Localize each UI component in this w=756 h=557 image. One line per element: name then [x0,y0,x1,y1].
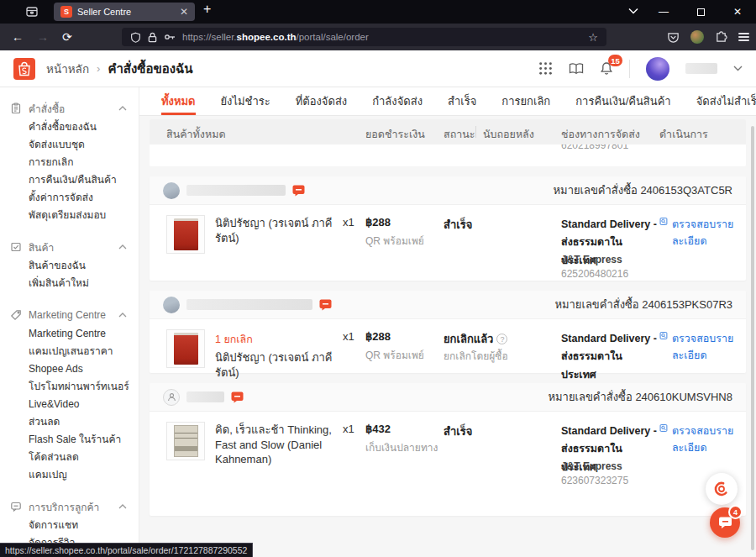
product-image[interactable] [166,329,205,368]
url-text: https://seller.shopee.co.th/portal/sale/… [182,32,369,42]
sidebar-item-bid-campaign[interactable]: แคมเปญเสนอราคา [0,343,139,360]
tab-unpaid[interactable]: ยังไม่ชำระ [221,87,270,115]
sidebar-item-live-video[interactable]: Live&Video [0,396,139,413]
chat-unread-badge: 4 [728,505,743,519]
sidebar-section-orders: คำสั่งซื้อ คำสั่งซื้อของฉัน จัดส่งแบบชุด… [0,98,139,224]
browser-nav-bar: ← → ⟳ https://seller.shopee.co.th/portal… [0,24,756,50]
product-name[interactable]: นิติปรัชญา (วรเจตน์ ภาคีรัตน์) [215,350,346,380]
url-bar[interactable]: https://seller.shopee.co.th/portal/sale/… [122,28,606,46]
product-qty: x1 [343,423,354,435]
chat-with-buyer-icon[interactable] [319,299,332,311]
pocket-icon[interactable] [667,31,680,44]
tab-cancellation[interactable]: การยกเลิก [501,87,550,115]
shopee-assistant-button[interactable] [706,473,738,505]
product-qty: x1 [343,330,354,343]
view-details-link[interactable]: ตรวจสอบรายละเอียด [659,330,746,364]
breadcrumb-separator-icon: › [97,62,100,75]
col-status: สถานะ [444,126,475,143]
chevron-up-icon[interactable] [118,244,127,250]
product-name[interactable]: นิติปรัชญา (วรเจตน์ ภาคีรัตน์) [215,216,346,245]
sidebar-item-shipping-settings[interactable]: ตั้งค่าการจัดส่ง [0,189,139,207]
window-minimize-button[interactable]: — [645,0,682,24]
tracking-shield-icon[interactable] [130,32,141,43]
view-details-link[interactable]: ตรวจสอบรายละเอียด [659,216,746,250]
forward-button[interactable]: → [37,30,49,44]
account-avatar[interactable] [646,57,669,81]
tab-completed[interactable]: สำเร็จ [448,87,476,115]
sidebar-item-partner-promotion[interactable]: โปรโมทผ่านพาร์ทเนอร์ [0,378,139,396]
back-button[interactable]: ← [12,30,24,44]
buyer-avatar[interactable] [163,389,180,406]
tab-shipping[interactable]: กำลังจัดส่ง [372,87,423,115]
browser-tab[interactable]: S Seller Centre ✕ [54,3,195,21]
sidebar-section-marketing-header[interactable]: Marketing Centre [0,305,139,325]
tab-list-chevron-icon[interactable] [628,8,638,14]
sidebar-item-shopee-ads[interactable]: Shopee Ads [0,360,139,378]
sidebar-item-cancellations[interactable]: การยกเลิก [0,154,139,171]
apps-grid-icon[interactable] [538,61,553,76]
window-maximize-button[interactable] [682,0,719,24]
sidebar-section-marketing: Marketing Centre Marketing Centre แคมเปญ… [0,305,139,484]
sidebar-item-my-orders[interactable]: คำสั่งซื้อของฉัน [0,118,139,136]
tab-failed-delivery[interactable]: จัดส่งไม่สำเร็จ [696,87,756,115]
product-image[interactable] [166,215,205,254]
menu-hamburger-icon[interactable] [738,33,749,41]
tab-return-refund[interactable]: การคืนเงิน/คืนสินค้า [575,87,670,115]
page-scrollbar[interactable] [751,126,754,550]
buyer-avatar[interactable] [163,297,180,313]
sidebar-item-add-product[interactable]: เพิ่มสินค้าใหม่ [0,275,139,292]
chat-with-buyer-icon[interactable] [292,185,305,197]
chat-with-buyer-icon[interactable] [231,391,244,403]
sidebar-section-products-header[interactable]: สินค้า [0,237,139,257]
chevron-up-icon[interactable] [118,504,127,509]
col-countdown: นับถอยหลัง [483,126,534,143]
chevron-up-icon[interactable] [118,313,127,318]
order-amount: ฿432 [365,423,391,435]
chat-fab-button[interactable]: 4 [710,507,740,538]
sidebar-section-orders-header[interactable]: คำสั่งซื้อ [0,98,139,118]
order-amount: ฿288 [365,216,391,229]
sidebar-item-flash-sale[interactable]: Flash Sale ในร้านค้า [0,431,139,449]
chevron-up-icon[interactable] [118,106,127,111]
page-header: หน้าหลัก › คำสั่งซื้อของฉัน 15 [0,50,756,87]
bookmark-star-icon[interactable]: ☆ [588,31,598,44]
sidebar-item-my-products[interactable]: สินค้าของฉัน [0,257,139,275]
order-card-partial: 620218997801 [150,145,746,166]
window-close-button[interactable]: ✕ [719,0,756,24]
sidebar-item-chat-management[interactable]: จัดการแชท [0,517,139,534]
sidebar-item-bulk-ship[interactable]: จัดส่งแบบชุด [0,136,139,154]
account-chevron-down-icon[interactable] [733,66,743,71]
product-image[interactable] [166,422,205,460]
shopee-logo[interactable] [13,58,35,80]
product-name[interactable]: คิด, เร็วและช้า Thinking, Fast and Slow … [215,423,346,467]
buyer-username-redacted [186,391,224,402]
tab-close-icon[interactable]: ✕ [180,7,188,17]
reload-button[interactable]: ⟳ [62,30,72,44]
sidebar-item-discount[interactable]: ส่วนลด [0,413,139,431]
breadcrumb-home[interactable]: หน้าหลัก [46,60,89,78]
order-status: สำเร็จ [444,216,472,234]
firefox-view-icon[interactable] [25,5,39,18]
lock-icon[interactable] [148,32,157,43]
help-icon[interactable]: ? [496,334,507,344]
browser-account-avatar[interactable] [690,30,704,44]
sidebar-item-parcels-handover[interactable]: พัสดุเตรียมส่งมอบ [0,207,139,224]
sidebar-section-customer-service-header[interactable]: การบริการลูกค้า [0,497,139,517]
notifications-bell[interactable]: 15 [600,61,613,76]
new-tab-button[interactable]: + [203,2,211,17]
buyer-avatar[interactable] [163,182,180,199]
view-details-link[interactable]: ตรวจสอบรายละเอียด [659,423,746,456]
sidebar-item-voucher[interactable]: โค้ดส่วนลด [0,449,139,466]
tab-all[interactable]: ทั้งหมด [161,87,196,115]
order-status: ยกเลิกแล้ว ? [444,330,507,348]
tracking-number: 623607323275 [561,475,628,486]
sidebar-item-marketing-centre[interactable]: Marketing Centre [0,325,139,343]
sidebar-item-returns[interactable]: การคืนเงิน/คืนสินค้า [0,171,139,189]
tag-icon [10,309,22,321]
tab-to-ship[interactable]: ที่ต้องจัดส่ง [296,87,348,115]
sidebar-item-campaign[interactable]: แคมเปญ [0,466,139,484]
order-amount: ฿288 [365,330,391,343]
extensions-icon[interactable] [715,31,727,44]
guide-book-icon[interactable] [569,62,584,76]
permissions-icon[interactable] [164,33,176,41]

● DIRECTIONS FOR THIS TASK
Among the lines of the records, copy out each one that contains the word "avatar".

● ANSWER SPACE
account-avatar[interactable] [646,57,669,81]
buyer-avatar[interactable] [163,389,180,406]
buyer-avatar[interactable] [163,297,180,313]
browser-account-avatar[interactable] [690,30,704,44]
buyer-avatar[interactable] [163,182,180,199]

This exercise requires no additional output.